House Committee Contemplates Bill That Would Reduce Employer Health Benefit Costs

Wed, 2018-07-11 13:23

The House Ways and Means Committee is considering bills that would reduce employer costs for health benefits coverage and expand benefits of health savings accounts (HSAs).

Among one of the bills considered is legislation to amend the Patient Protection and Affordable Care Act (ACA) to provide for a temporary moratorium on the employer mandate and to provide for a delay in the implementation of the excise tax on high cost employer-sponsored health coverage (also referred to as the Cadillac Tax).

It would provide retroactive relief from the ACA’s employer mandate from 2015 through 2018 and delay for one additional year (until 2023) the 40% Cadillac Tax. “We encourage the committee to go even farther by fully repealing the ACA’s employer mandate and ‘Cadillac Tax,’ both of which strain employer resources and impose greater out-of-pocket costs on working families,” American Benefits Council President James A. Klein said in a statement.
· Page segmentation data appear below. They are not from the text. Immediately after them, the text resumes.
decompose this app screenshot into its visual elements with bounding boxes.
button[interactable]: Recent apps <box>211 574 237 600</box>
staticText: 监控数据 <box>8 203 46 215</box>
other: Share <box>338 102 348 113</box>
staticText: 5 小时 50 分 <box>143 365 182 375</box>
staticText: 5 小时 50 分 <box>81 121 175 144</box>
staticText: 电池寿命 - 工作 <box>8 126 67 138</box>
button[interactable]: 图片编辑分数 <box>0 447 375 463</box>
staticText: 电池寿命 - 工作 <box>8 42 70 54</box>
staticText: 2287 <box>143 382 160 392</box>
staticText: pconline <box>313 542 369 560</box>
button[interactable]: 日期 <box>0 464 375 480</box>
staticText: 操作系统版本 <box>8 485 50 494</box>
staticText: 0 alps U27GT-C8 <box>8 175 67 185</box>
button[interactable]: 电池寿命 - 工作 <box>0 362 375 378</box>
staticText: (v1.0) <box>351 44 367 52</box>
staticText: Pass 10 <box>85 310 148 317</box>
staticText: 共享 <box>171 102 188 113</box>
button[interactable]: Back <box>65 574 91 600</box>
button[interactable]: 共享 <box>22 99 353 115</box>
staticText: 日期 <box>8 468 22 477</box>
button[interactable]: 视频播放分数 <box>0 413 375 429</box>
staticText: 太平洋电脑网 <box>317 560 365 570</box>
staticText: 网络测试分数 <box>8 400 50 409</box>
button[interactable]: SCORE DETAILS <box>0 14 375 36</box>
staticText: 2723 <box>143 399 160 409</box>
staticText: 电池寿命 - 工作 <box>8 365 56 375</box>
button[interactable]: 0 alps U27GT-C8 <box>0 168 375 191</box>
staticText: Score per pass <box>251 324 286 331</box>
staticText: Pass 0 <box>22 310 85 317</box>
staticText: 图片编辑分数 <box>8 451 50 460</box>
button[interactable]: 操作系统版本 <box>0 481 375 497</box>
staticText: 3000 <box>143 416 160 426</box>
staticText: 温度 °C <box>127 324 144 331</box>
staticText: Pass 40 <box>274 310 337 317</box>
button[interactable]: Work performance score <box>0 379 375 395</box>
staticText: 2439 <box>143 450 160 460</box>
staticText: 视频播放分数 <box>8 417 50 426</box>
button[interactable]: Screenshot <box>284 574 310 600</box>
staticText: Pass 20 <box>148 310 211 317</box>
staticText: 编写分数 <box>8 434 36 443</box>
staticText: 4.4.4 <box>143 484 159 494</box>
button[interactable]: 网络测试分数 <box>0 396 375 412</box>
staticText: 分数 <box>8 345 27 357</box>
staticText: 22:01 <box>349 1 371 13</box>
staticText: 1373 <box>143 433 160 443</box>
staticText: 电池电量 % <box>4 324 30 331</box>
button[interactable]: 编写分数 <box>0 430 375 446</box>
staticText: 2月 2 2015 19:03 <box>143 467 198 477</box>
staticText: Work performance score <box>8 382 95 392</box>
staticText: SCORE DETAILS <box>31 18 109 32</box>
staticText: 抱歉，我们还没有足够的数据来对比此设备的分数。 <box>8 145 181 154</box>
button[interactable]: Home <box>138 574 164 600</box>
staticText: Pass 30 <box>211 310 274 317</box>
In addition, The Alliance to Fight the 40| Don’t Tax My Health Care says it “continues to advocate for full repeal of the 40% “Cadillac Tax” that is set to tax employer-provided health plans. The Alliance is pleased that the Ways & Means Committee is considering legislation to further delay the 40% ‘Cadillac Tax.’ Delaying this tax for one additional year is a step in the right direction. Until we achieve a full and permanent repeal of this tax, 178 million Americans will continue to be threatened by shrinking benefits and higher out-of-pocket costs and other negative results of this onerous tax.”

The American Benefits Council says other measures under consideration by the committee would expand the availability and utility of HSAs. The Bipartisan HSA Improvement Act, introduced in March, would make a number of changes to the law governing HSAs, including provisions expanding the kinds of services that could be covered under a health plan without being subject to a deductible. For example, this bill grants employers and plans new flexibility to cover chronic disease prevention before a patient has met his or her deductible

“We applaud efforts to increase HSA contributions and expand HSA-eligible coverage for working seniors and spouses with health flexible spending accounts. Approval of these measures would be a helpful first step toward increased take-up by employees and innovation by employers,” Klein said.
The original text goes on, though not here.